@jmcombs/pi-qwen-guard

Auto-enables strict incremental mode for Qwen 3.6 (Ollama) to prevent 'terminated' and streaming errors.

Packages

Package details

extension

Install @jmcombs/pi-qwen-guard from npm and Pi will load the resources declared by the package manifest.

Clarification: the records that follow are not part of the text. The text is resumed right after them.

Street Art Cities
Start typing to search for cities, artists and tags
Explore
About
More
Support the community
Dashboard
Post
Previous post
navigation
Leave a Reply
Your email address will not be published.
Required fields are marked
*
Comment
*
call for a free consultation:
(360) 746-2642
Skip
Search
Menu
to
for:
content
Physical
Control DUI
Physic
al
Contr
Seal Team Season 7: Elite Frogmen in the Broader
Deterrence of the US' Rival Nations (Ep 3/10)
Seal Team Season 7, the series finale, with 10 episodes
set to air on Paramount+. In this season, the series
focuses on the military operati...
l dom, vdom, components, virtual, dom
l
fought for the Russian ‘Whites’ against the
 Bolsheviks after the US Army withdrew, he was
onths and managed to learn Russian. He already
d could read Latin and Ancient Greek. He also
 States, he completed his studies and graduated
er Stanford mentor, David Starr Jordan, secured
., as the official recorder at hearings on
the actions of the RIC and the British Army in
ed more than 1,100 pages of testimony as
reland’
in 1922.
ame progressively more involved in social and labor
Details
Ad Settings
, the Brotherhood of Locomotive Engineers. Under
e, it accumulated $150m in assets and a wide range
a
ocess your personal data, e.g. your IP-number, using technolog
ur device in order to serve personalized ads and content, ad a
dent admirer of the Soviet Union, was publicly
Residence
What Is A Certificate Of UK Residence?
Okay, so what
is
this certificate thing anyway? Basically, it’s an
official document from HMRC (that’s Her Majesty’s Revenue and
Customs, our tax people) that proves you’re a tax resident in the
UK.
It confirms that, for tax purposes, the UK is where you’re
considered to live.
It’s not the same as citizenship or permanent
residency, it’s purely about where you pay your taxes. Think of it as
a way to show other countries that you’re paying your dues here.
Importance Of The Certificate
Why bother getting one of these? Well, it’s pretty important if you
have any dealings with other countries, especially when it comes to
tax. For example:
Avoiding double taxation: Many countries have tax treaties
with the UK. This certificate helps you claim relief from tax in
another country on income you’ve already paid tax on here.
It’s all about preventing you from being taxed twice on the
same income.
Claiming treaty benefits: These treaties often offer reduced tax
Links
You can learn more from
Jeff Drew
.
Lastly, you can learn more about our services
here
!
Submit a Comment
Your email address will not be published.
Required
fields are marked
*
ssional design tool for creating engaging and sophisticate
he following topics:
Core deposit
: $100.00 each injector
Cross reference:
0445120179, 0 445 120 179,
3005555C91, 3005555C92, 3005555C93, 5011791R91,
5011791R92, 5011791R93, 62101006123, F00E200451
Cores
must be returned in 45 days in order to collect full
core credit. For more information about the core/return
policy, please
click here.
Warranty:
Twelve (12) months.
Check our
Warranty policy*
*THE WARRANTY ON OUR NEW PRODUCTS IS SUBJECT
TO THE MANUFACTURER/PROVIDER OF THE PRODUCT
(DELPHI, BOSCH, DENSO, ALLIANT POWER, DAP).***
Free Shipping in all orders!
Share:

$ pi install npm:@jmcombs/pi-qwen-guard
Package
@jmcombs/pi-qwen-guard
Version
1.0.0
Published
May 31, 2026
Downloads
246/mo · 25/wk
Author
jmcombs
License
MIT
Types
extension
Size
8.3 KB
Dependencies
0 dependencies · 2 peers
Pi manifest JSON
{
  "image": "https://raw.githubusercontent.com/jmcombs/pi-extensions/main/assets/qwen-guard/preview.png",
  "extensions": [
    "./index.ts"
  ]
}

Security note

Pi packages can execute code and influence agent behavior. Review the source before installing third-party packages.

README

@jmcombs/pi-qwen-guard

Automatically detects Qwen 3.6 (or any Qwen model via Ollama) and injects strict incremental-mode rules to prevent "error: terminated" and "Stream ended without finish_reason".

Just install and forget — works on every session.

Quick Start

pi install @jmcombs/pi-qwen-guard

The guard activates silently the moment you start a session with any Qwen model. No commands, no configuration, no secrets.

How It Works

On session_start:

  • Inspects ctx.model.id.
  • If it contains "qwen", sets an internal flag and shows a one-time success notification:

    🛡️ pi-qwen-guard: Qwen3.6 incremental mode enabled

On every before_agent_start (i.e. before each agent turn):

  • When the flag is set, appends a block of strict incremental-mode instructions to the system prompt.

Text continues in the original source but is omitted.